Required action: Each line from the opening of the records that follow to the line with "lietuvių - turkų (567, 929)" needs to be written out exactly. Add nothing.

Collected data entries
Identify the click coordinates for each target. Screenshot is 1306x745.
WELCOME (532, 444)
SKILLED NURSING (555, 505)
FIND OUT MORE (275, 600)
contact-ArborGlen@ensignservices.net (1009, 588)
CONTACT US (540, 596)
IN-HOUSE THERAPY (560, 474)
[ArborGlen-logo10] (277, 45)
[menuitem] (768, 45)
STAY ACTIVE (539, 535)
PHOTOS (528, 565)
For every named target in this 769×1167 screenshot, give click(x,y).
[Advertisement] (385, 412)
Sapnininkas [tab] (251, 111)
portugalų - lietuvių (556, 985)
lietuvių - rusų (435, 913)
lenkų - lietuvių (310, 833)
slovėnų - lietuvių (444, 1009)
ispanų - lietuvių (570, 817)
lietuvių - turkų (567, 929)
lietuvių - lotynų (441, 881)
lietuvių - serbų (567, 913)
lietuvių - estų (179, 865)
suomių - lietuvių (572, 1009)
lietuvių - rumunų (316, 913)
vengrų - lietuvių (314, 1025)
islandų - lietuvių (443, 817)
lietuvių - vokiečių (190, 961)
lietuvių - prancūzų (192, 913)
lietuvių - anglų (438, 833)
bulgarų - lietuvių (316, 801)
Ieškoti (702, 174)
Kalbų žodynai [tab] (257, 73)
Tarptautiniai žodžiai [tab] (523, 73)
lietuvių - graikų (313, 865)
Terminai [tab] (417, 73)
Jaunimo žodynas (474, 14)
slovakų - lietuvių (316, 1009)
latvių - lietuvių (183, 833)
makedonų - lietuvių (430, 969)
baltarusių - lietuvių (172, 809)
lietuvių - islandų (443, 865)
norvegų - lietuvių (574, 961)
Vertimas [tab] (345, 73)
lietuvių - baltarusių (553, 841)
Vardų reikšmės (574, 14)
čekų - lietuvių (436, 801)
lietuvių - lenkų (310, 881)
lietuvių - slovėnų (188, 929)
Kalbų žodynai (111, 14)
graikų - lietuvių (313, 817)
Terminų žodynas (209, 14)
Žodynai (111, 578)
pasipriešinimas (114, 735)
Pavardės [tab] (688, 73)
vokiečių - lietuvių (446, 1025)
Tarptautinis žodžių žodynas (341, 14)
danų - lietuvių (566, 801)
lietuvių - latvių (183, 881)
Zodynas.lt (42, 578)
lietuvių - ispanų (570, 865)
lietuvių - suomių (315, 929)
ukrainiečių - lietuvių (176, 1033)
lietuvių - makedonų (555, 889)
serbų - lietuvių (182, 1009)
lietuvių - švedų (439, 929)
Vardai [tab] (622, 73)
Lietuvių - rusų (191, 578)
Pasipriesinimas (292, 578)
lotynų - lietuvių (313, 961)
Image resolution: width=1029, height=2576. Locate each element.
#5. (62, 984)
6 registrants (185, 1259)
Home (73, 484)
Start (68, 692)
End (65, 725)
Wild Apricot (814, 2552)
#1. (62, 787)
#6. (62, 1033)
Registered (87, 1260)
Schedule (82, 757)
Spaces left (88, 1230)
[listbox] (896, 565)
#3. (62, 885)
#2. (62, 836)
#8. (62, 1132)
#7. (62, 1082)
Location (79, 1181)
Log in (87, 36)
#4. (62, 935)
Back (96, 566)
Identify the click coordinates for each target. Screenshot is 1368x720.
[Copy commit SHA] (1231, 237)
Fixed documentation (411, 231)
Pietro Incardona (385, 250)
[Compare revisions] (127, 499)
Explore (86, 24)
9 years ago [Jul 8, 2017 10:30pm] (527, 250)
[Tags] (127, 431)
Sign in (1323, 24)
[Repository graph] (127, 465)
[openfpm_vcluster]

Output for this exercise:
Identify the click coordinates for each target. Screenshot is 1306x745.
WELCOME (532, 444)
SKILLED NURSING (555, 505)
FIND OUT MORE (275, 600)
contact-ArborGlen@ensignservices.net (1009, 588)
CONTACT US (540, 596)
IN-HOUSE THERAPY (560, 474)
[ArborGlen-logo10] (277, 45)
[menuitem] (768, 45)
STAY ACTIVE (539, 535)
PHOTOS (528, 565)
For every named target in this 769×1167 screenshot, give click(x,y).
[Advertisement] (385, 412)
Sapnininkas [tab] (251, 111)
portugalų - lietuvių (556, 985)
lietuvių - rusų (435, 913)
lenkų - lietuvių (310, 833)
slovėnų - lietuvių (444, 1009)
ispanų - lietuvių (570, 817)
lietuvių - turkų (567, 929)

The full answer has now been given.